Monday, August 24, 2009

Unrelated in any way..

other than that I read one right after the other...

The Importance of Being Kennedy, by Laurie Graham. This just struck me as being one of 'those' books, that might be entertaining. Its based on the facts of the Kennedy children and lives, but just lightly fictionalized as seen through the eyes of the nanny who raised them. It was fascinating to see the older children, and the children who were not talked about, and the things that were unspoken. The author did a good job of putting in little 'future nudges' (aka foreshadowing), where you read it and you knew what it was referring to. It was a light book that hung together well. It had a point of view and a direction, and you learned something from reading it.

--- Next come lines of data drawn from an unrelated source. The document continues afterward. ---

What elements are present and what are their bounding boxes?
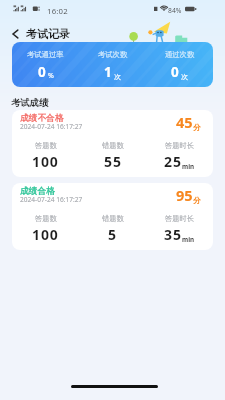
- button[interactable]: 成绩不合格: [12, 110, 213, 177]
- staticText: 0: [38, 63, 47, 81]
- staticText: 次: [181, 72, 188, 81]
- staticText: 答题数: [35, 214, 57, 223]
- staticText: 5: [108, 225, 117, 244]
- staticText: 55: [104, 152, 122, 171]
- staticText: 95: [176, 185, 193, 205]
- staticText: 通过次数: [165, 50, 195, 59]
- staticText: min: [182, 235, 195, 244]
- staticText: 25: [164, 152, 182, 171]
- staticText: 成绩不合格: [20, 113, 64, 124]
- staticText: min: [182, 162, 195, 171]
- staticText: 答题时长: [165, 214, 195, 223]
- staticText: 成绩合格: [20, 186, 55, 197]
- staticText: 次: [114, 72, 121, 81]
- staticText: 35: [164, 225, 182, 244]
- staticText: 100: [32, 152, 59, 171]
- staticText: 错题数: [102, 141, 124, 150]
- staticText: 100: [32, 225, 59, 244]
- staticText: 0: [171, 63, 180, 81]
- button[interactable]: 成绩合格: [12, 183, 213, 250]
- staticText: 45: [176, 112, 193, 132]
- staticText: 1: [104, 63, 113, 81]
- staticText: 2024-07-24 16:17:27: [20, 195, 83, 204]
- staticText: 错题数: [102, 214, 124, 223]
- staticText: 16:02: [47, 6, 68, 17]
- staticText: 2024-07-24 16:17:27: [20, 122, 83, 131]
- staticText: 84%: [168, 6, 182, 15]
- staticText: 考试通过率: [27, 50, 64, 59]
- staticText: 分: [193, 123, 201, 132]
- staticText: 答题时长: [165, 141, 195, 150]
- button[interactable]: Back: [8, 27, 22, 41]
- staticText: 考试成绩: [11, 97, 49, 109]
- staticText: %: [48, 71, 54, 81]
- staticText: 分: [193, 196, 201, 205]
- staticText: 答题数: [35, 141, 57, 150]
- staticText: 考试记录: [26, 27, 70, 41]
- staticText: 考试次数: [98, 50, 128, 59]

Blonde Roots by Bernadine Evaristo. I wanted to really like this book. I liked the premise, and I liked elements of it, but I felt that the author took the easy way out in some ways. She almost just flipped slavery on its head, so to speak, without working in more socio-economic factors somehow. It was almost to see if she could do it... and it almost worked, but not quite, because I kept feeling like the heroine was a black slave instead of a white one. I wish she had done something more creative with the geography as well... instead of just flipping the map a little. She just didn't go far enough with the concept, somehow. Because she had some wonderful elements in it, and some wonderful characterizations with the blacks being the masters and the whites being subordinate... I liked it, but I felt it could have been better, deeper, more powerful.